That's the headline coming out of some new research by Gartner Group, which highlights the way many big brands have dived into virtual worlds, but then quietly slunk out within a year and a half when they don't meet their initial expectations.
I’m wondering what they mean by ‘fail’ though - is it that the virtual worlds don’t deliver, or that the brands’ initial expectations are incorrect?
Meanwhile, Gartner suggests that the solution is for companies to set up their own virtual worlds, rather than work within Second Life and its rivals. Indeed, the research predicts that by 2012, 70% of organisations will have established their own virtual worlds.
This is how the research has come through in reports, anyway. It’s a bit unclear whether Gartner is referring to corporate use of virtual worlds - for meetings, recruitment and so on - or consumer-focused branding campaigns of the kind that have been seen in Second Life.
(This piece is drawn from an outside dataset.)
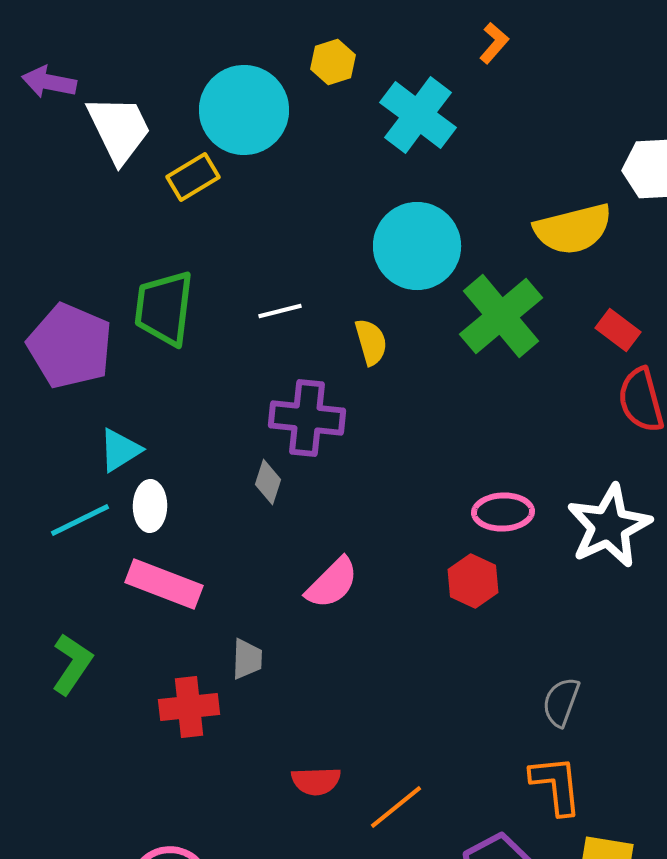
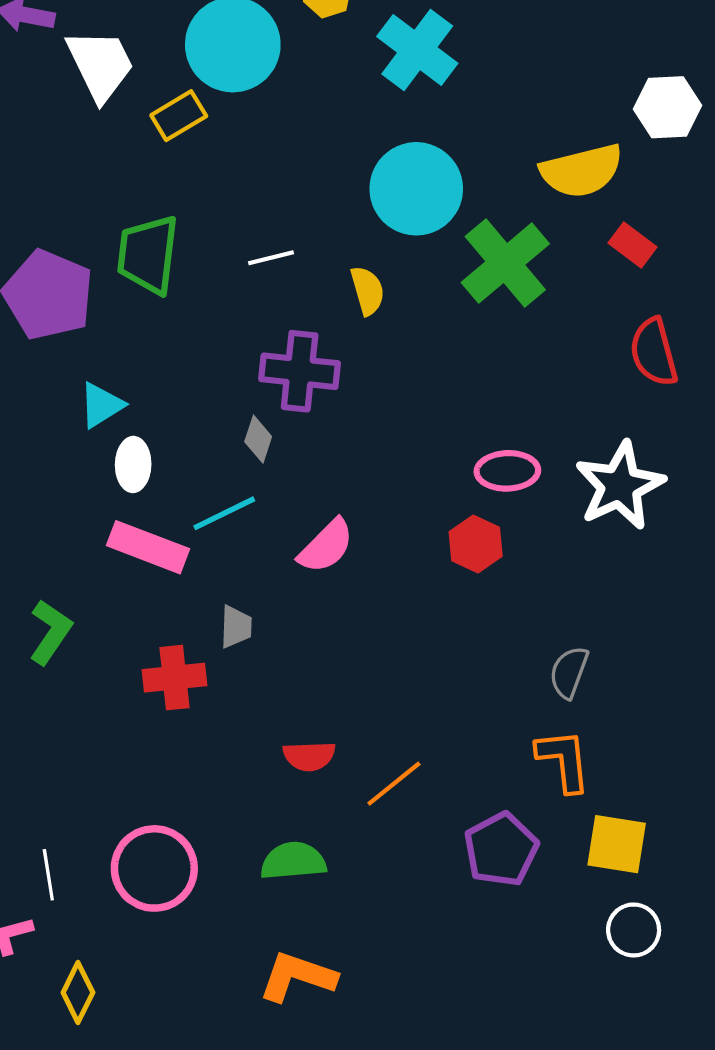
red rectangle: (618, 330) -> (633, 245), moved
cyan line: (80, 520) -> (224, 513), moved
If the former, then it does make sense for larger businesses to establish their own worlds, presumably with a technical partner to make it cheap and easy.
But is there really a viable future in every big brand having their own virtual world, presumably with its own signup and avatar creation process? What consumer wants to join a different virtual world for every brand that they might be interested in? If this is going to happen, there’s going to need to be considerably more interoperability and data portability than there is now.
Which makes me think, are any virtual worlds signing up to Google’s Open Social initiative, particularly considering its new Friend Connect feature allowing easier data portability between different social networks and Web 2.0 sites?